DIRECTIONS FOR THIS TASK.
All lines from the one with "How increased" through the end of the records below are to be given again exactly, and nothing else.

• • •

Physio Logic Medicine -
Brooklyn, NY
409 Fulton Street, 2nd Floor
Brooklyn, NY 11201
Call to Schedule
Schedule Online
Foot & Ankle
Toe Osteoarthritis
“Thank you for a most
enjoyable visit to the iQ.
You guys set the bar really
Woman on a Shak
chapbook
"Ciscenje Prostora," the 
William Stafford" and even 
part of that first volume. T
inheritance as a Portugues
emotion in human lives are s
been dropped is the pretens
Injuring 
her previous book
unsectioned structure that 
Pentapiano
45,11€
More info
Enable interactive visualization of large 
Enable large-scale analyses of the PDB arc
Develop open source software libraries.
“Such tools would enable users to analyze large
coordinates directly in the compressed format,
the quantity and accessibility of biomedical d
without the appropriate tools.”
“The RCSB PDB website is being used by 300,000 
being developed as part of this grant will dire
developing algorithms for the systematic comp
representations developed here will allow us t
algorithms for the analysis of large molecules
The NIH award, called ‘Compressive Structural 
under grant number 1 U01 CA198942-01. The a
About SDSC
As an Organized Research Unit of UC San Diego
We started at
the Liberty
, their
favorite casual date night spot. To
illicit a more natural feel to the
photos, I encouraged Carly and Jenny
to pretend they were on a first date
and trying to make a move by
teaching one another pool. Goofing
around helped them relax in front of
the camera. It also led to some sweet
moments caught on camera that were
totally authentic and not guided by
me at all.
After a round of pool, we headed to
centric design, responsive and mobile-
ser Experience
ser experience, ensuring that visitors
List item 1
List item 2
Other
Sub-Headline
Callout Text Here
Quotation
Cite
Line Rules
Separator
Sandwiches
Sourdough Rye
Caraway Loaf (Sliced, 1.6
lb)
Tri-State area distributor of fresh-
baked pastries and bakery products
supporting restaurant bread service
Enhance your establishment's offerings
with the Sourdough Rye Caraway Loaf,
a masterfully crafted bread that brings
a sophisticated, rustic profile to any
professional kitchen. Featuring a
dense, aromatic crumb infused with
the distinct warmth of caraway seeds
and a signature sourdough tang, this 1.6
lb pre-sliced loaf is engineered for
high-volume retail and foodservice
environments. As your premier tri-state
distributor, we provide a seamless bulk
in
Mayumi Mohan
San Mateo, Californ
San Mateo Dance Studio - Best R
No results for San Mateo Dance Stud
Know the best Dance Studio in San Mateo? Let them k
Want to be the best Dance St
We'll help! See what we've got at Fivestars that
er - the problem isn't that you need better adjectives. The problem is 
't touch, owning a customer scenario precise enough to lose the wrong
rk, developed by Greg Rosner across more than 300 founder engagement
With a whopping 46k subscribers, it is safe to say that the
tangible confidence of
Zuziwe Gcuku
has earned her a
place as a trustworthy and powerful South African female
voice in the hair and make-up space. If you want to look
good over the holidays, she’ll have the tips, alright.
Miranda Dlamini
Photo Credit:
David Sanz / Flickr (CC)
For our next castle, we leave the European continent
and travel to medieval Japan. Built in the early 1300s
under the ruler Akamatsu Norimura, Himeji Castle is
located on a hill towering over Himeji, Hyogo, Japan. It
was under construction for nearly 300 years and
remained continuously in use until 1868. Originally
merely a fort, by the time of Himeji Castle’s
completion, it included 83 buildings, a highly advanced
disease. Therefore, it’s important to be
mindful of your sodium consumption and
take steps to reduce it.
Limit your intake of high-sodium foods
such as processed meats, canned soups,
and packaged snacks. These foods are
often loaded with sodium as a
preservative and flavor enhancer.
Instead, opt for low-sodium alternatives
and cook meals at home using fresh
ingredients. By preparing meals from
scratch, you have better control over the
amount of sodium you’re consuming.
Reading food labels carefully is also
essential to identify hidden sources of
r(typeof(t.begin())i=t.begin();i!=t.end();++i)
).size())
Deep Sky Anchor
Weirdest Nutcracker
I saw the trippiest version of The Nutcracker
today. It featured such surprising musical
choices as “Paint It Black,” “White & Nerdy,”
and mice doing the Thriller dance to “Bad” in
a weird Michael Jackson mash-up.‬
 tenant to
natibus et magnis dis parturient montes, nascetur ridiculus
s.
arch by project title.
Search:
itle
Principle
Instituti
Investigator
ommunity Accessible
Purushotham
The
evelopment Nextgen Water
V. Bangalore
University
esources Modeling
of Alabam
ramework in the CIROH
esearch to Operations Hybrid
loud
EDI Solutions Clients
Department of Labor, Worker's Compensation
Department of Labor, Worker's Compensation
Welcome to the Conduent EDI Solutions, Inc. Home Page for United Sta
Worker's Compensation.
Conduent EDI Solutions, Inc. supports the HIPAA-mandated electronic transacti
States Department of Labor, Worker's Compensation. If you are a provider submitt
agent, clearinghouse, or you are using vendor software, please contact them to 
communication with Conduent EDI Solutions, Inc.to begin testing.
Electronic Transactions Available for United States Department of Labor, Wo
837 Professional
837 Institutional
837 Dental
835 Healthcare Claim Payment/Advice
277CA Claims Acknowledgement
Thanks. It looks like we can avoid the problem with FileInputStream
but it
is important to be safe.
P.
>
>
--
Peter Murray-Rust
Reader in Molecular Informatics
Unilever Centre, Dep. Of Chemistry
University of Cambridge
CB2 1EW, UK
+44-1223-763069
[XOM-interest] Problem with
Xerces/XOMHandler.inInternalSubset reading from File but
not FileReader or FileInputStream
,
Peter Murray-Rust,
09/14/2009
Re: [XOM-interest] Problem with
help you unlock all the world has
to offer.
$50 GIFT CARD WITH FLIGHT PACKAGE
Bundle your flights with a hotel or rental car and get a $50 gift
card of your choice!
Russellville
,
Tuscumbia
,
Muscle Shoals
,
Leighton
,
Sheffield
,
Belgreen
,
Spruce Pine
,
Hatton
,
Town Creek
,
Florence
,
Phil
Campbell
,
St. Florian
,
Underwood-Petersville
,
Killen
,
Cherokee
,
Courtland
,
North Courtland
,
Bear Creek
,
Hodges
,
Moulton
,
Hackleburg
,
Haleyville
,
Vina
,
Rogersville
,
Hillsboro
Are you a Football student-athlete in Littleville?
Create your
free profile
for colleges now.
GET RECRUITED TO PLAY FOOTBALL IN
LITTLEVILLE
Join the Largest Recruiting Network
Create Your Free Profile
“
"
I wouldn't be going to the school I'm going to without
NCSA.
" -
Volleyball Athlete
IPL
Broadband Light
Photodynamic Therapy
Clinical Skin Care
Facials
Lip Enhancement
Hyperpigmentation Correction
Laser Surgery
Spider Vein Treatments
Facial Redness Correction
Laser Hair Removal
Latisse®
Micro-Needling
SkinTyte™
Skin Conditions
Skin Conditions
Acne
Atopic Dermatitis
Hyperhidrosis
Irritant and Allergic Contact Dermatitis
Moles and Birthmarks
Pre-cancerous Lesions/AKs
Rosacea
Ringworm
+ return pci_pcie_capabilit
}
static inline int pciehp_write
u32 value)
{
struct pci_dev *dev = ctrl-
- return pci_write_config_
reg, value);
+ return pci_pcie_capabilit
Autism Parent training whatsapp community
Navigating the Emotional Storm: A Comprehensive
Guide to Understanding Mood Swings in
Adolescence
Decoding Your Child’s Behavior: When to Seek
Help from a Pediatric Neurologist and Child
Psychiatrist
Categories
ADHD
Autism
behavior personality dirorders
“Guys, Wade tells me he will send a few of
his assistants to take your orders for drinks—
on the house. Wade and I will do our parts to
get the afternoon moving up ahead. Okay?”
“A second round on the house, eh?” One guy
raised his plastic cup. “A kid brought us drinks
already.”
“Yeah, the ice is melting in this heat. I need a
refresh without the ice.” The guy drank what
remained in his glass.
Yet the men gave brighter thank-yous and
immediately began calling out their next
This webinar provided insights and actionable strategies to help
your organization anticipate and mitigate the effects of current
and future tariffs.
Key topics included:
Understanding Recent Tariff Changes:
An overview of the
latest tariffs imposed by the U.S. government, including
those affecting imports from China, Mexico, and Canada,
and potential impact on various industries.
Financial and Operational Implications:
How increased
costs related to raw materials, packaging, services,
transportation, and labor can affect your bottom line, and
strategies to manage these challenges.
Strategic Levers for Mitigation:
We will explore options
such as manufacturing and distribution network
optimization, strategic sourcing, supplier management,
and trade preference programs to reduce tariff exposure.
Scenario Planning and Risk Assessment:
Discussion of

• • •

FINISHED EXERCISE.
How increased
costs related to raw materials, packaging, services,
transportation, and labor can affect your bottom line, and
strategies to manage these challenges.
Strategic Levers for Mitigation:
We will explore options
such as manufacturing and distribution network
optimization, strategic sourcing, supplier management,
and trade preference programs to reduce tariff exposure.
Scenario Planning and Risk Assessment:
Discussion of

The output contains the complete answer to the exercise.